What is expected: Leave the pictures out and print every record below exactly as it stands.

Record set:
▬▬▬

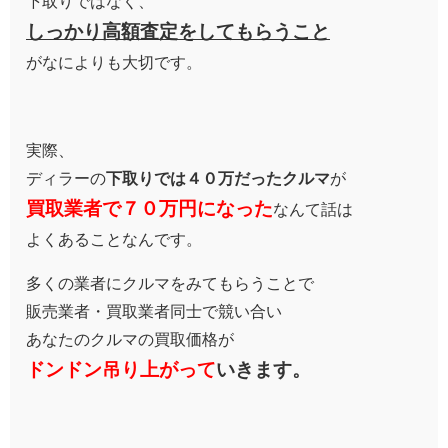
下取りではなく、
しっかり高額査定をしてもらうこと
がなによりも大切です。
実際、
ディラーの
下取りでは４０万だったクルマ
が
買取業者で７０万円になった
なんて話は
よくあることなんです。
多くの業者にクルマをみてもらうことで
販売業者・買取業者同士で競い合い
あなたのクルマの買取価格が
ドンドン吊り上がって
いきます。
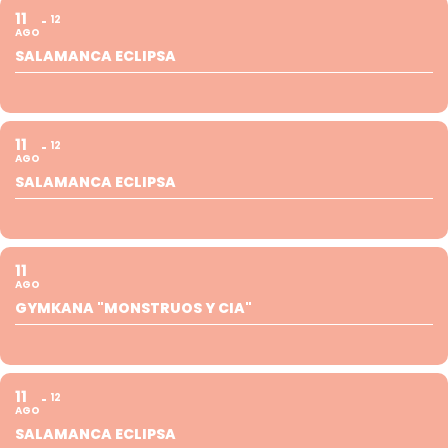
11
12
AGO
SALAMANCA ECLIPSA
11
12
AGO
SALAMANCA ECLIPSA
11
AGO
GYMKANA "MONSTRUOS Y CIA"
11
12
AGO
SALAMANCA ECLIPSA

▬▬▬

Task solution:
下取りではなく、
しっかり高額査定をしてもらうこと
がなによりも大切です。
実際、
ディラーの
下取りでは４０万だったクルマ
が
買取業者で７０万円になった
なんて話は
よくあることなんです。
多くの業者にクルマをみてもらうことで
販売業者・買取業者同士で競い合い
あなたのクルマの買取価格が
ドンドン吊り上がって
いきます。
11
12
AGO
SALAMANCA ECLIPSA
11
12
AGO
SALAMANCA ECLIPSA
11
AGO
GYMKANA "MONSTRUOS Y CIA"
11
12
AGO
SALAMANCA ECLIPSA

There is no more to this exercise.